Parameter Hierarchical Optimization for Visible-Infrared Person Re-Identification
Zeng YU, Yunxiao Shi
TL;DR
This work tackles visible–infrared person re-identification by reframing parameter optimization as a hierarchical problem. It introduces Parameter Hierarchical Optimization (PHO), which partitions network parameters into directly optimizable and trainable groups, enabling alignment-focused components to be optimized without full-network training. The core methods—Self-Adaptive Alignment Strategy (SAS), Auto-weighted Alignment Learning (AAL), and Cross-modality Consistent Learning (CCL)—together produce cross-modality translation, dimension-aware feature weighting, and translation-consistent representations, respectively, with theoretical underpinnings in closed-form optimization. Empirical results on SYSU-MM01, RegDB, and HITSZ-VCM show competitive or state-of-the-art performance, with ablations confirming the complementary contributions of SAS, AAL, and CCL. Overall, PHO offers a parameter-efficient, effective paradigm for VI-reID with strong practical impact for cross-modality person re-identification tasks.
Abstract
Visible-infrared person re-identification (VI-reID) aims at matching cross-modality pedestrian images captured by disjoint visible or infrared cameras.
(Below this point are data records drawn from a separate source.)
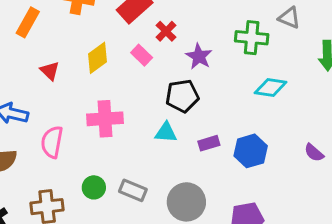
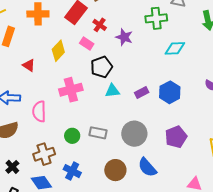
black pentagon: (182, 96) -> (101, 67), moved

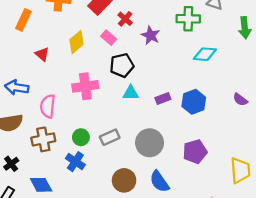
gray rectangle: (98, 133) -> (110, 137), turned -42
brown cross: (44, 154) -> (43, 139), moved
blue cross: (72, 171) -> (75, 162), moved

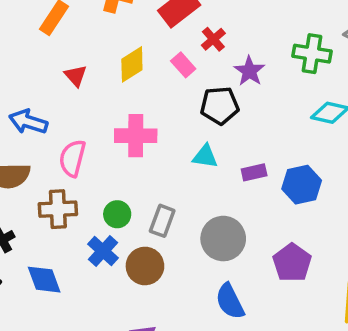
black pentagon: (122, 65) -> (220, 106), moved
gray rectangle: (110, 137) -> (162, 221), turned -54
purple pentagon: (195, 152) -> (292, 263), turned -30
brown circle: (124, 180) -> (145, 266), moved

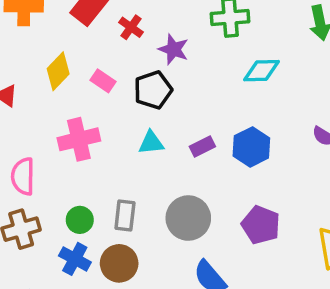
pink rectangle: (183, 65) -> (103, 81), moved

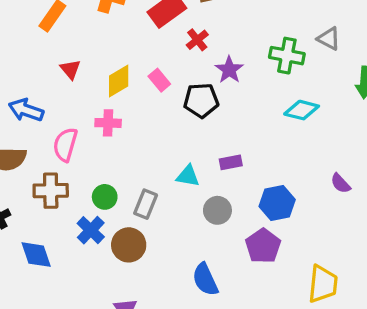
yellow diamond: (58, 71) -> (119, 81), moved
pink cross: (79, 139) -> (108, 123), moved, size x0.7
cyan triangle: (151, 143) -> (188, 176), moved
blue hexagon: (251, 147) -> (277, 203), moved
gray circle: (188, 218) -> (217, 210), moved, size x0.7

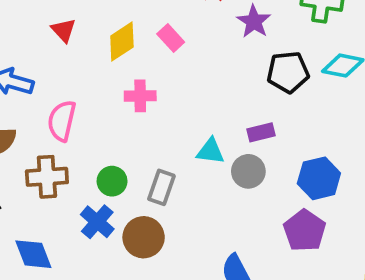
black pentagon: (201, 100) -> (288, 72), moved
pink cross: (108, 123) -> (140, 96), moved
gray circle: (217, 210) -> (248, 171), moved

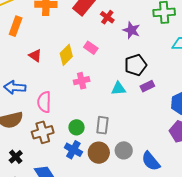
black pentagon: (288, 72) -> (135, 65), moved
cyan triangle: (210, 151) -> (118, 89), moved
gray circle: (248, 171) -> (124, 150), moved

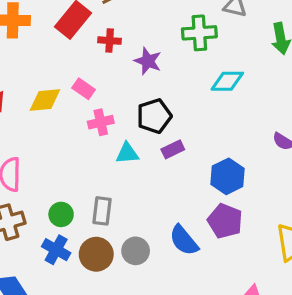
red cross: (107, 17) -> (110, 41), turned -32
yellow diamond: (66, 55) -> (45, 100), turned 40
pink cross: (82, 81) -> (101, 122), moved
blue semicircle: (151, 161) -> (184, 240), moved

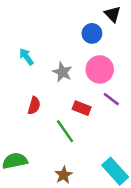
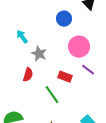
blue circle: (92, 33) -> (64, 19), moved
gray star: (62, 72) -> (39, 54), moved

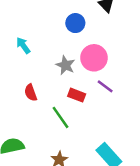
gray star: (39, 54) -> (65, 65), moved
red semicircle: (28, 75) -> (31, 93), turned 144

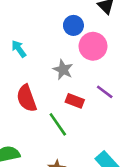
pink circle: (94, 58) -> (93, 46), moved
red semicircle: (31, 93) -> (27, 98), size x1.5

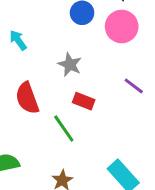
pink circle: (93, 46) -> (122, 27), moved
purple line: (105, 92) -> (134, 86), moved

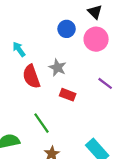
red semicircle: (27, 98) -> (31, 77), moved
green line: (64, 129) -> (42, 123), moved

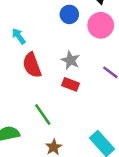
gray star: (57, 67) -> (71, 60), moved

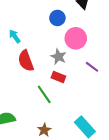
pink circle: (101, 25) -> (76, 38), moved
green line: (43, 115) -> (44, 94), moved

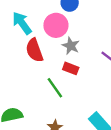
cyan arrow: (15, 36) -> (22, 23), size x1.5
pink circle: (76, 38) -> (56, 25), moved

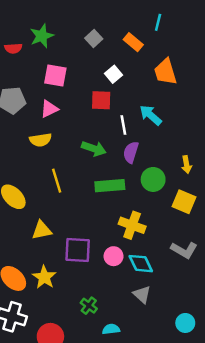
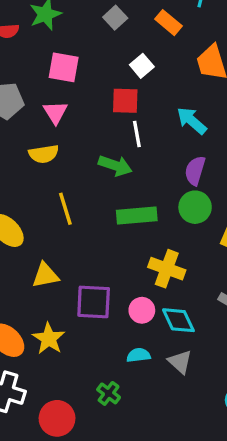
pink triangle: (49, 109) -> (55, 112), turned -36
white line: (123, 125) -> (137, 134), moved
purple semicircle: (131, 152) -> (195, 171), moved
green cross: (89, 306) -> (109, 393), moved
cyan semicircle: (111, 329) -> (138, 355), moved

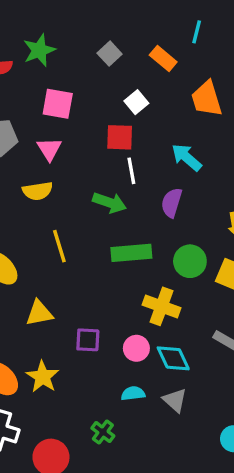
purple semicircle: (195, 171) -> (172, 203), moved
green circle: (195, 207) -> (190, 261), moved
purple square: (94, 302) -> (88, 340), size x0.7

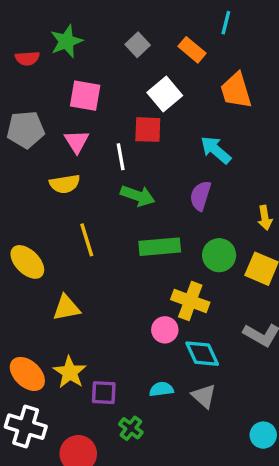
white square: (136, 102) -> (165, 94), size x1.4
white line: (131, 171) -> (121, 157), moved
purple square: (88, 340) -> (104, 393), moved
pink circle: (136, 348) -> (165, 330), moved

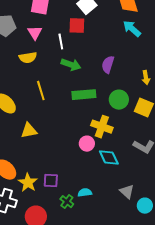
cyan arrow: (216, 150) -> (132, 29), moved
yellow star: (70, 372) -> (28, 183), moved
cyan semicircle: (161, 389) -> (85, 193), moved
gray triangle: (204, 396) -> (127, 192), moved

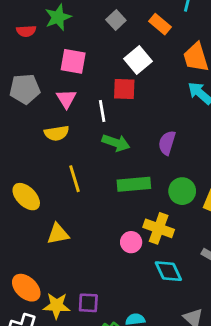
pink circle: (87, 144) -> (131, 242), moved
yellow star: (28, 183) -> (57, 306), turned -30

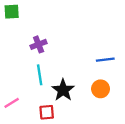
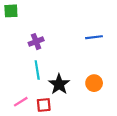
blue line: (105, 60) -> (94, 37), moved
pink line: (12, 103) -> (21, 102), moved

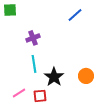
blue line: (94, 37) -> (75, 15), moved, turned -35

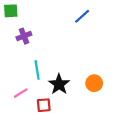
purple cross: (33, 38) -> (24, 36), moved
pink line: (19, 93) -> (21, 93), moved

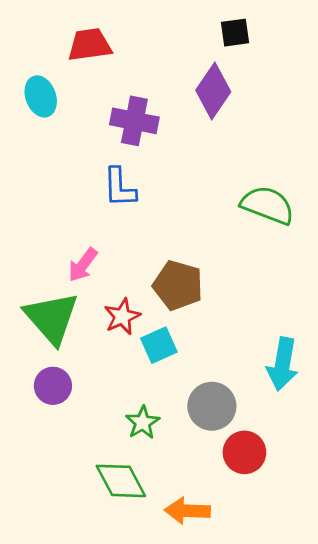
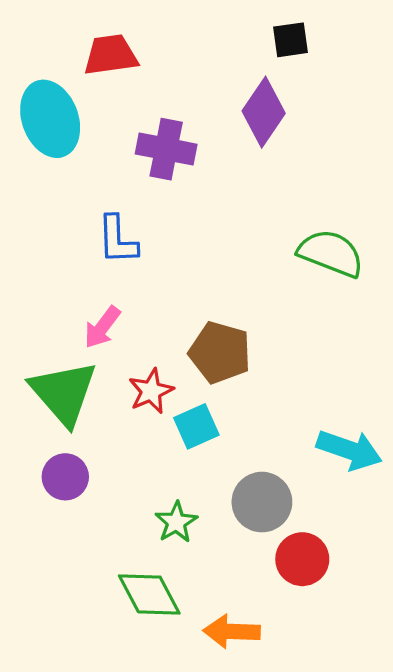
cyan ellipse: (41, 96) -> (50, 119), size x1.5
blue L-shape: (119, 187) -> (117, 240), moved
cyan arrow: (283, 364) -> (349, 450), turned -81

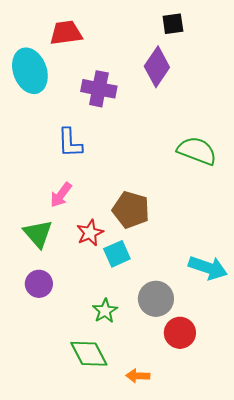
green triangle: (64, 393) -> (38, 234), size x0.7
orange arrow: (232, 631) -> (138, 376), size x0.7

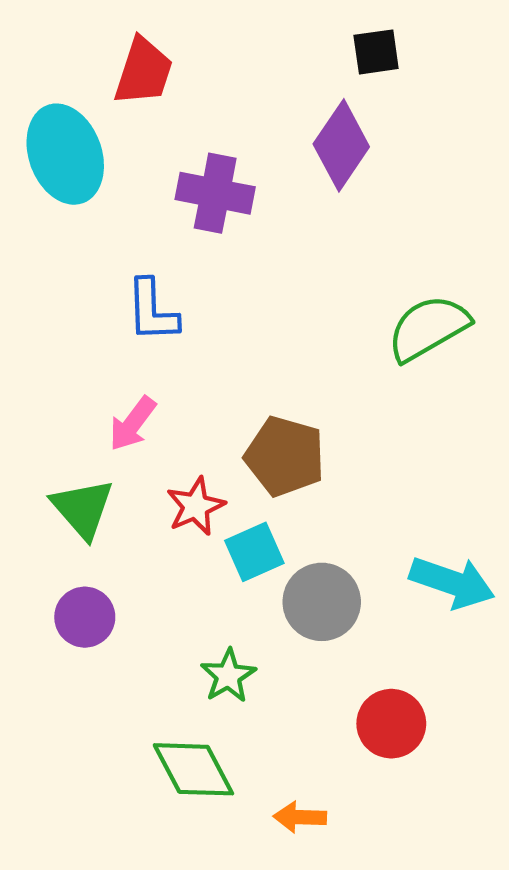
red trapezoid: (66, 33) -> (143, 71), turned 116
green semicircle: (197, 151) -> (428, 328), turned -51
gray circle: (156, 299) -> (322, 602), moved

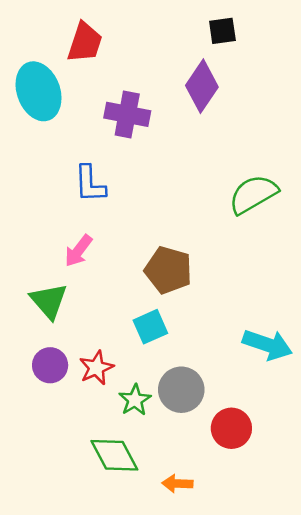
red star: (196, 506) -> (96, 368), moved
gray circle: (322, 602) -> (181, 390), moved

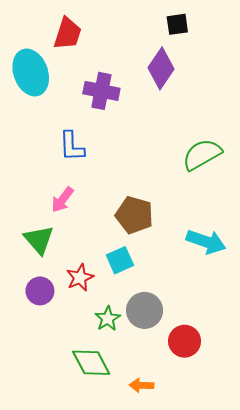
cyan arrow: (267, 345) -> (206, 242), moved
red star: (96, 368) -> (80, 278), moved

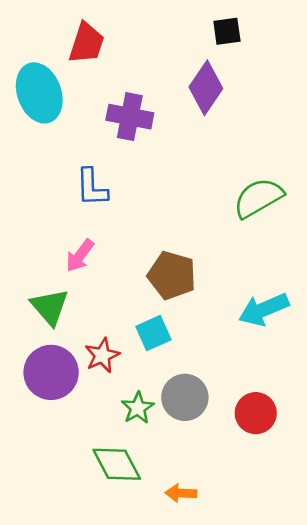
cyan arrow: (206, 242) -> (264, 309), turned 138
purple circle: (40, 291) -> (51, 372), size x1.5
red circle: (185, 341) -> (256, 413), moved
Existing methods alleviate the cross-modality discrepancies via designing different kinds of network architectures. Different from available methods, in this paper, we propose a novel parameter optimizing paradigm, parameter hierarchical optimization (PHO) method, for the task of VI-ReID. It allows part of parameters to be directly optimized without any training, which narrows the search space of parameters and makes the whole network more easier to be trained. Specifically, we first divide the parameters into different types, and then introduce a self-adaptive alignment strategy (SAS) to automatically align the visible and infrared images through transformation. Considering that features in different dimension have varying importance, we develop an auto-weighted alignment learning (AAL) module that can automatically weight features according to their importance. Importantly, in the alignment process of SAS and AAL, all the parameters are immediately optimized with optimization principles rather than training the whole network, which yields a better parameter training manner. Furthermore, we establish the cross-modality consistent learning (CCL) loss to extract discriminative person representations with translation consistency. We provide both theoretical justification and empirical evidence that our proposed PHO method outperform existing VI-reID approaches.